In the example of Figure 5, if the actual input voltage is 2V,
It is multiplied by 4 in the input range check cycle, amplified to 8V by the programmable gain amplifier 11K, and converted into a digital quantity by the analog-to-digital converter 13 (the input digital signal is unipolar with the resolution of the analog-to-digital converter 18 bits). fi k quantity u 256
XA! g-=204.8=11001100
to Nine, the gain constant can be read as 4 times, so the actual human power is 11001100-)-4-t' 0
OI100IB: Yes.

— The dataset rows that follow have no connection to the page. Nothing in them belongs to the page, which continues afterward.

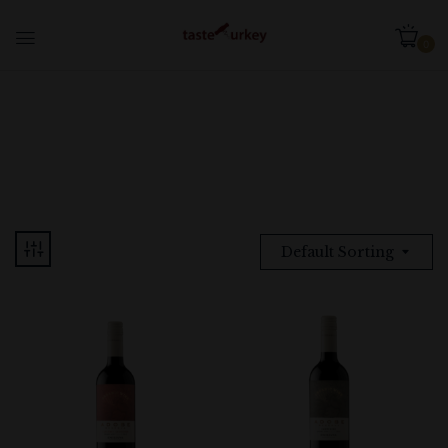
0
Default Sorting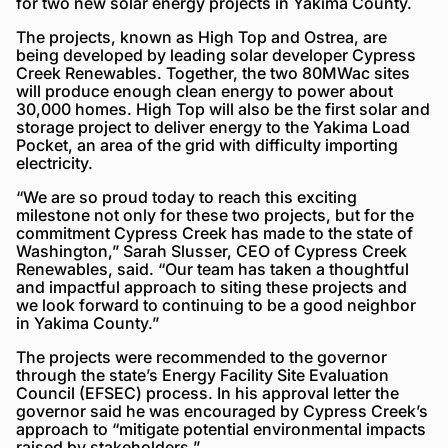
for two new solar energy projects in Yakima County.
The projects, known as High Top and Ostrea, are
being developed by leading solar developer Cypress
Creek Renewables. Together, the two 80MWac sites
will produce enough clean energy to power about
30,000 homes. High Top will also be the first solar and
storage project to deliver energy to the Yakima Load
Pocket, an area of the grid with difficulty importing
electricity.
“We are so proud today to reach this exciting
milestone not only for these two projects, but for the
commitment Cypress Creek has made to the state of
Washington,” Sarah Slusser, CEO of Cypress Creek
Renewables, said. “Our team has taken a thoughtful
and impactful approach to siting these projects and
we look forward to continuing to be a good neighbor
in Yakima County.”
The projects were recommended to the governor
through the state’s Energy Facility Site Evaluation
Council (EFSEC) process. In his approval letter the
governor said he was encouraged by Cypress Creek’s
approach to “mitigate potential environmental impacts
raised by stakeholders.”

In other words, the analog quantity is 2V.
K-phase teeth.

In this way, according to the present invention, an effective analog-digital device can be provided that is capable of converting a small scale with high precision.

[Brief explanation of the drawing]

Figure 1 is a block diagram of a conventional analog-to-digital converter, Figure 2 is a block diagram of a programmable gain amplifier,
Fig. 3 is a basic diagram of a basic flashback comparison type analog-to-digital converter, Fig. 4 is a block diagram of an analog-to-digital converter showing an embodiment of the present invention, and Fig. 5 is an operation of the present invention. 2 is a time chart of the main components.

Claims (1)

[Claims] An analog-to-digital converter equipped with a programmable gain amplifier in the first stage automatically determines the gain constant of the programmable gain amplifier according to the analog input level and performs analog-to-digital conversion at the maximum range. The controller is an analog-to-digital converter whose purpose is to convert analog input signals with high accuracy.